ベンガル分割(読み)べんがるぶんかつ(英語表記)Bengal Partition

日本大百科全書(ニッポニカ) 「ベンガル分割」の意味・わかりやすい解説

ベンガル分割
べんがるぶんかつ
Bengal Partition

20世紀初頭、インドの反英運動分裂を図るイギリス・インド政庁の民族分断策。総督カーゾンGeorge Nathaniel Curzon(在任1899~1905)のもとで1903年に分割プランの草案ができ、1905年7月に発表、10月に施行された。

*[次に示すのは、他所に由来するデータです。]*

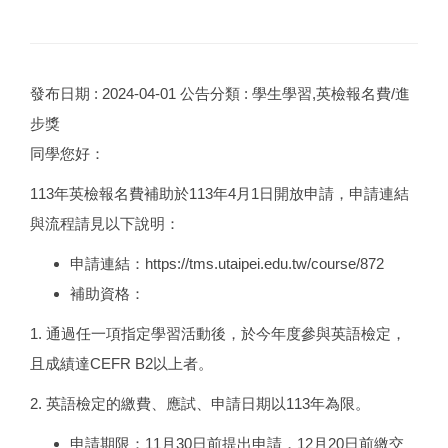
發布日期 :
2024-04-01
公告分類 :
學生學習,英檢報名費/進
步獎
同學您好：
113年英檢報名費補助於113年4月1日開放申請，申請連結
與流程請見以下說明：
申請連結：https://tms.utaipei.edu.tw/course/872
補助資格：
1. 通過任一項指定學習活動後，於今年度參與英語檢定，
且成績達CEFR B2以上者。
2. 英語檢定的繳費、應試、申請日期以113年為限。
申請期限：11月30日前提出申請，12月20日前繳交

名目的には広大なベンガル州の能率的行政のため、東ベンガル・アッサム州と、ビハール・オリッサの一部を含むベンガル本州に分割するものとされたが、背後には従来の永久土地設定を廃止して地租を増額するという財政上の目算のほかに、反英運動のもっとも激しいベンガルの地をヒンドゥーおよびムスリムイスラム教徒)の各多住地域という宗教的尺度で分断し、運動そのものに分裂をもたらさんとする明確な政治的意図があった。

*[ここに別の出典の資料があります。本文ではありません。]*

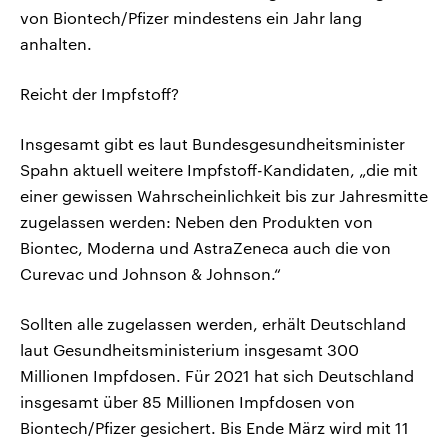
von Biontech/Pfizer mindestens ein Jahr lang
anhalten.
Reicht der Impfstoff?
Insgesamt gibt es laut Bundesgesundheitsminister
Spahn aktuell weitere Impfstoff-Kandidaten, „die mit
einer gewissen Wahrscheinlichkeit bis zur Jahresmitte
zugelassen werden: Neben den Produkten von
Biontec, Moderna und AstraZeneca auch die von
Curevac und Johnson & Johnson.“
Sollten alle zugelassen werden, erhält Deutschland
laut Gesundheitsministerium insgesamt 300
Millionen Impfdosen. Für 2021 hat sich Deutschland
insgesamt über 85 Millionen Impfdosen von
Biontech/Pfizer gesichert. Bis Ende März wird mit 11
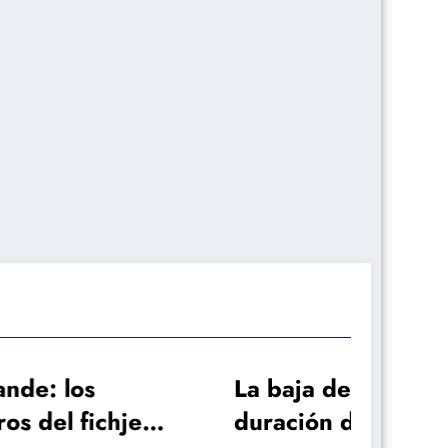
La baja de larga
¿Qu
je
duración de Frenkie
Mik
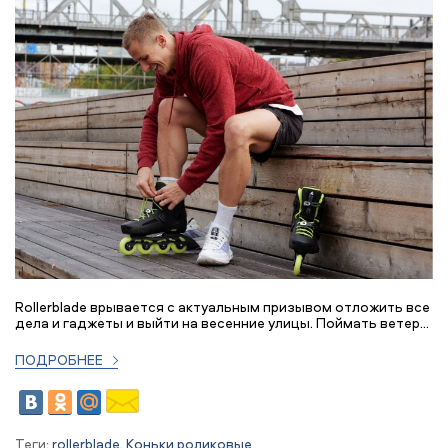
Rollerblade врывается с актуальным призывом отложить все
дела и гаджеты и выйти на весенние улицы. Поймать ветер...
ПОДРОБНЕЕ
Теги:
rollerblade
,
Коньки роликовые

 カーゾンに続く総督ミントー(在任1905~1910)も、本国のインド大臣モーリーJohn Morley(1838―1923)とともに分割を既定の事実として認める態度に出た。これに対して、ベンガルのみならずパンジャーブ州、ボンベイ州、南のマドラス州でも分割反対闘争が広がった。ベンガルではムスリム農民も、ある程度この運動に結集された。1905~1908年の間、ティラク、パールBipin Chandra Pal(1858―1932)、ラージパト・ラーイら急進的民族派の指導で、スワデーシー(国産品愛用)、英貨ボイコット運動などが広範に組織され、民族独立を意味するスワラージ目標が掲げられて、インド民族運動史上に大きな画期が記された。こうした運動への一定譲歩として、1911年に分割令は撤回された。